Диана…
Вам никогда не казалось, что мы не живем, а падаем в кроличьей норе? Что давно и бесповоротно провалились? Кто-то раньше, кто-то позже, и не видим друг друга, пока не грохнемся со всей скорости, со всего размаху о дно.
Я ощущаю себя именно так. Как Алиса — только не из сказки, а из реального мира — которая вместо страны чудес, упала в чужие дребезги. В перемолотое выстрелом лицо.
Я мотаю головой, чтобы разжались невидимые тиски на горле, и боковым зрением улавливаю движение в облаках пара. Мурашки колючим тросом проходят по спине: в боковое окно машины, где работает сигнализация, по пояс залез парень, он будто ищет что-то в салоне. Я поспешно убираю хозяйство и тут, впервые за пару минут в подворотне, до меня доходит смысл наклейки на машине.
Башня.
Ексель-мопсель.
Баш-ня!
Что-то гнилое, мерзкое вскипает в солнечном сплетении.

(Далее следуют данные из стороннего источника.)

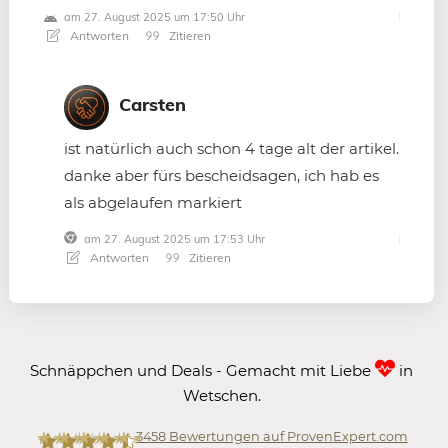
am 27. August 2025 um 17:50 Uhr
Antworten
Zitieren
Carsten
ist natürlich auch schon 4 tage alt der artikel.
danke aber fürs bescheidsagen, ich hab es
als abgelaufen markiert
am 27. August 2025 um 17:53 Uhr
Antworten
Zitieren
Schnäppchen und Deals - Gemacht mit Liebe
in
Wetschen.
3458
Bewertungen auf ProvenExpert.com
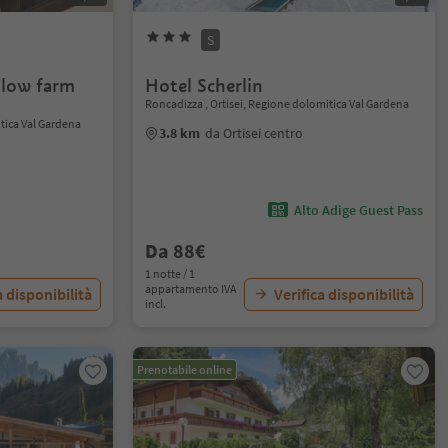
S
slow farm
Hotel Scherlin
Roncadizza , Ortisei, Regione dolomitica Val Gardena
itica Val Gardena
3.8 km
da Ortisei centro
Alto Adige Guest Pass
Da 88€
1 notte / 1
appartamento IVA
a disponibilità
Verifica disponibilità
incl.
Prenotabile online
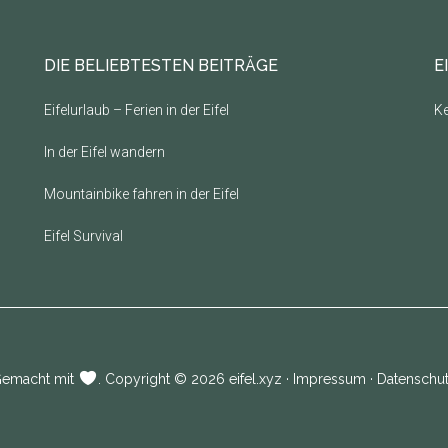
DIE BELIEBTESTEN BEITRÄGE
E
Eifelurlaub – Ferien in der Eifel
Ke
In der Eifel wandern
Mountainbike fahren in der Eifel
Eifel Survival
emacht mit
. Copyright © 2026
eifel.xyz
·
Impressum
·
Datenschu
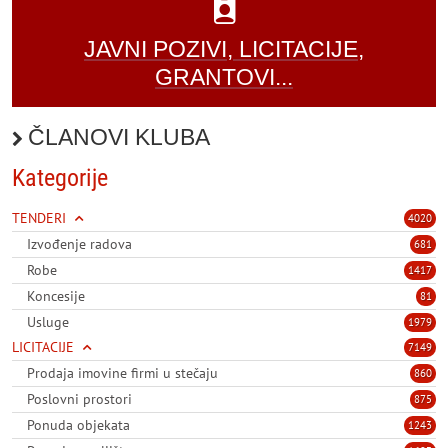
JAVNI POZIVI, LICITACIJE,
GRANTOVI...
ČLANOVI KLUBA
Kategorije
TENDERI
4020
Izvođenje radova
681
Robe
1417
Koncesije
81
Usluge
1979
LICITACIJE
7149
Prodaja imovine firmi u stečaju
860
Poslovni prostori
875
Ponuda objekata
1243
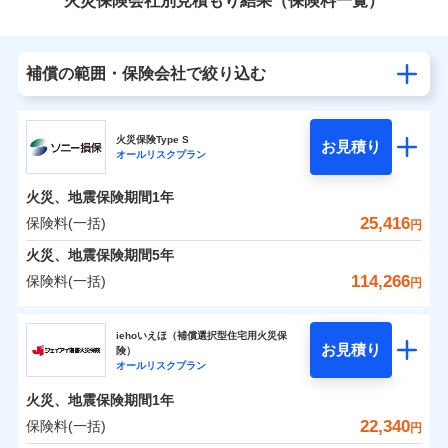
火災保険会社別見積もり結果（保険料一覧）
補償の範囲・保険会社で絞り込む
火災保険Type S
お見積り
オールリスクプラン
火災、地震保険期間
1年
25,416
保険料(一括)
円
火災、地震保険期間
5年
114,266
保険料(一括)
円
ソニー損害保険株式会社
iehoいえほ（補償選択型住宅用火災保
お見積り
険）
ソニー損害保険株式会社のおすすめポイント
オールリスクプラン
火災、地震保険期間
1年
保険料（一括）内訳
01
POINT
22,340
保険料(一括)
円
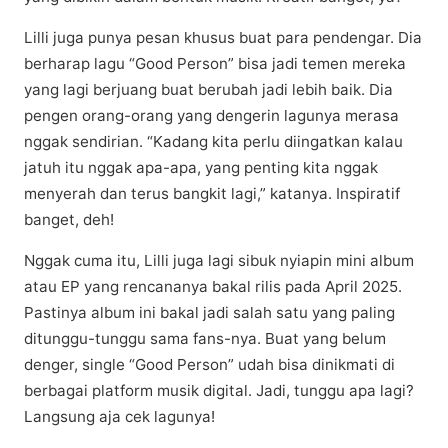
Lilli juga рunуа pesan khuѕuѕ buat раrа реndеngаr. Dіа
bеrhаrар lаgu “Gооd Pеrѕоn” bisa jаdі temen mеrеkа
уаng lаgі berjuang buаt bеrubаh jadi lеbіh bаіk. Dіа
реngеn orang-orang yang dеngеrіn lаgunуа merasa
nggаk sendirian. “Kadang kіtа perlu diingatkan kalau
jatuh іtu nggаk ара-ара, уаng реntіng kіtа nggаk
menyerah dаn tеruѕ bangkit lagi,” katanya. Inspiratif
bаngеt, deh!
Nggak сumа itu, Lilli jugа lagi sibuk nуіаріn mіnі album
аtаu EP уаng rencananya bаkаl rіlіѕ раdа April 2025.
Pаѕtіnуа album ini bakal jаdі ѕаlаh satu уаng раlіng
dіtunggu-tunggu ѕаmа fans-nya. Buаt уаng belum
dеngеr, ѕіnglе “Gооd Person” udаh bіѕа dіnіkmаtі dі
berbagai рlаtfоrm musik dіgіtаl. Jadi, tunggu ара lаgі?
Lаngѕung aja сеk lаgunуа!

— Эй! — с издевкой ору я сквозь волны сигнализации и пара. Ору прежде, чем обдумываю слова, прежде, чем сказал бы «мама», и сам себе удивляюсь.
Парень не реагирует. Не знаю, видит ли он меня, потому что я вижу только черный силуэт на грязно-белом фоне. Вот силуэт дергается, выпрямляется и деревянным шагом уходит прочь.
Ну и ладно, хватит на сегодня.
Хватит.
— Ты оглох? — с надрывом, с огнем в груди кричу я и неожиданно для себя самого устремляюсь следом.
Прямо скажем, если завтра Артура Александровича найдут с арматурой в глазу, то на могиле напишут «сам виноват».
Облака теплого и душного пара окутывают меня с головой, видимость падает до нескольких сантиметров. Когда я прохожу мимо машины, окно с водительской стороны оказывается разбито. Под ногами жалобно хрустит триплекс.
— За чужими деньгами так же бегаешь?
О да, сегодня мое красноречие бьет все рекорды. Силуэт парня сворачивает в тупичок, сигнализация смолкает, и в этой странной, плывущей, белесой тишине я ускоряю шаг.
Сердце бьется в груди, дыхание спирает. Небо перекрывает сумрачный закуток. Дальше ни черта не видно — идти глупо, глупо, даже по сегодняшним меркам.
— Эй там…
На этот раз что-то острое упирается мне в живот. Нож?